INPUT DATA:
┌────────

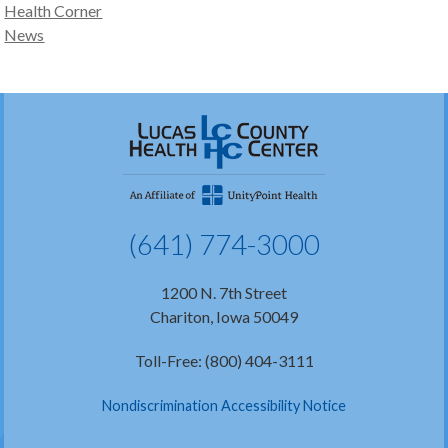
Health Corner
News
(641) 774-3000
1200 N. 7th Street
Chariton, Iowa 50049
Toll-Free: (800) 404-3111
Nondiscrimination Accessibility Notice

└────────

AIM OF THE EXERCISE:
Output only a verbatim copy of the lines spanning from the line that contains "Toll-Free: (800) 404-3111" to the end of the records above.

SOLUTION FOR THIS PROBLEM:
Toll-Free: (800) 404-3111
Nondiscrimination Accessibility Notice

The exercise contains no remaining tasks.